▸ What the task requires
Please copy every line below that contains the string "annotation".

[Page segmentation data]
=== Begin Enclosure ===
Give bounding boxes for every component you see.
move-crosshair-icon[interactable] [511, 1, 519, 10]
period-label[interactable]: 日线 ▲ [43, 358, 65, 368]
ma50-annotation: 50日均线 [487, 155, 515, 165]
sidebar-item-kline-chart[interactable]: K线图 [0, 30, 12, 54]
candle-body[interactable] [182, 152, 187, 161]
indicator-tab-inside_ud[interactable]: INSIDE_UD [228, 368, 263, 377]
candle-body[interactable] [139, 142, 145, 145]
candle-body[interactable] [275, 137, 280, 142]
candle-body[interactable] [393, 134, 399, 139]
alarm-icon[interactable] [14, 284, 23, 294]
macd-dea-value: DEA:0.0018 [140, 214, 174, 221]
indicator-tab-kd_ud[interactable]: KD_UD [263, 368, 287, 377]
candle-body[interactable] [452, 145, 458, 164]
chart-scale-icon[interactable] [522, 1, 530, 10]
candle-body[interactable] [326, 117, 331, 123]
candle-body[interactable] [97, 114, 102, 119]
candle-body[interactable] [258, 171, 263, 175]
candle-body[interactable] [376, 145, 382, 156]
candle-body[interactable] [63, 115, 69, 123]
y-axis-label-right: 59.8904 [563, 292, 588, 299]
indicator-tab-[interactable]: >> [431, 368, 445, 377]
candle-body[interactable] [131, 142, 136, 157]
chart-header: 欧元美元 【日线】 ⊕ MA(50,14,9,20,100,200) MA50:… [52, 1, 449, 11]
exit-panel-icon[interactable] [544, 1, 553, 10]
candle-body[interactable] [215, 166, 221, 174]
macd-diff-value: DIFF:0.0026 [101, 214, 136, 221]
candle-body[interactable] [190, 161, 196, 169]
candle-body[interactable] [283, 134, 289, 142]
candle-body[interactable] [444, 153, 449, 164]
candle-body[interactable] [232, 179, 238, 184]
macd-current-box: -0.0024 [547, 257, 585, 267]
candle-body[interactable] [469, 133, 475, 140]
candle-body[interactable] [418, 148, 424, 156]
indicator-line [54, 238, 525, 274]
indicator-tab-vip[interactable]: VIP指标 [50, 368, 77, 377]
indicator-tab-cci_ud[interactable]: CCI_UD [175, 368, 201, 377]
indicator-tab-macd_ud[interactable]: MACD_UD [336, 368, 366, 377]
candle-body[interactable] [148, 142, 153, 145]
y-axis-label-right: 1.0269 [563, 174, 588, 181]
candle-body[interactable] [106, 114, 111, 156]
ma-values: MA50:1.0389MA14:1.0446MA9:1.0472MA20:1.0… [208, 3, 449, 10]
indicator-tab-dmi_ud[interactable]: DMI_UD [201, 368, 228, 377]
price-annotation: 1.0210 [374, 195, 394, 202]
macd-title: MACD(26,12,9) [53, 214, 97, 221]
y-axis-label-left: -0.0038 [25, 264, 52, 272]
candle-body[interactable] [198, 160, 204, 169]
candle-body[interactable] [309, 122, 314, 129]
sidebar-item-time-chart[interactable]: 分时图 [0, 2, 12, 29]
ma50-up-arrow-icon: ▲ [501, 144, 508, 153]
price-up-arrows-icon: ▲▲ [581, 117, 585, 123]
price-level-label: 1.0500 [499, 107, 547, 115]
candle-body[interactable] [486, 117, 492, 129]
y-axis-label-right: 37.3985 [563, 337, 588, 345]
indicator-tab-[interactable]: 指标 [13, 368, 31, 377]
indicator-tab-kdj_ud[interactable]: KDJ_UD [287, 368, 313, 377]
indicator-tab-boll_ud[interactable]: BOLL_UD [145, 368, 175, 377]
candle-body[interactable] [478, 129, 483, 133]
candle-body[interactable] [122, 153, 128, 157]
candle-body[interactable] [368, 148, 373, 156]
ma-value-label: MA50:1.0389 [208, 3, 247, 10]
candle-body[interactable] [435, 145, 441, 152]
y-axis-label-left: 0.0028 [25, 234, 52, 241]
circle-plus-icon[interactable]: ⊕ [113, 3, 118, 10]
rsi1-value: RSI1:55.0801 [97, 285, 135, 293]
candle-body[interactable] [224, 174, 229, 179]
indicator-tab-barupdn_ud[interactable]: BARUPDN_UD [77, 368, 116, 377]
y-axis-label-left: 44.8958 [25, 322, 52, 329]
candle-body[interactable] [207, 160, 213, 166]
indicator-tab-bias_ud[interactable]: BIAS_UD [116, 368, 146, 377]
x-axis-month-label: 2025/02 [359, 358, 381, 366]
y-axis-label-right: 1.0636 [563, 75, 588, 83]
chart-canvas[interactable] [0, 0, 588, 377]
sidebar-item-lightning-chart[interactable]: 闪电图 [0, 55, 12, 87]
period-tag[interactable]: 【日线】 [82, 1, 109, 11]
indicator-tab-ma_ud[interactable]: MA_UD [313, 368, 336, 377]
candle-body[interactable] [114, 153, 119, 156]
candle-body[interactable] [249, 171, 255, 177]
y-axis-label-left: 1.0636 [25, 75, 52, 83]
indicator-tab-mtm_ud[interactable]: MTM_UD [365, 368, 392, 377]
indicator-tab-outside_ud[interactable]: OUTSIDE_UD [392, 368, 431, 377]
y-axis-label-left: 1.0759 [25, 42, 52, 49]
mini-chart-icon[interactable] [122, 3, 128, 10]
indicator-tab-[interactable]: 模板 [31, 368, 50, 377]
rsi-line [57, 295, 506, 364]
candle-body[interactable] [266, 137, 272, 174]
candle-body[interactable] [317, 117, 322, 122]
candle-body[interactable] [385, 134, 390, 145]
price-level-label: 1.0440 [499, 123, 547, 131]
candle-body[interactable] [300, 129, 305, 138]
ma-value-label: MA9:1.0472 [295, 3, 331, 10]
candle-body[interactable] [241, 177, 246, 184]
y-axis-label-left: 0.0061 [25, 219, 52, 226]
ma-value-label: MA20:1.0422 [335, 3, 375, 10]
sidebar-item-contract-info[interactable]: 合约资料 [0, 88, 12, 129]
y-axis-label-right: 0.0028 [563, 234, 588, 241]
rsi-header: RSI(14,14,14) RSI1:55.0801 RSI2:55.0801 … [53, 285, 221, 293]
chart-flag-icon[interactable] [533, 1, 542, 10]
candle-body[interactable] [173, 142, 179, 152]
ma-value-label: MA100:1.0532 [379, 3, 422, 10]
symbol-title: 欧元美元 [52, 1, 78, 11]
=== End Enclosure ===
▸ Answer box
ma50-annotation: 50日均线 [487, 155, 515, 165]
price-annotation: 1.0210 [374, 195, 394, 202]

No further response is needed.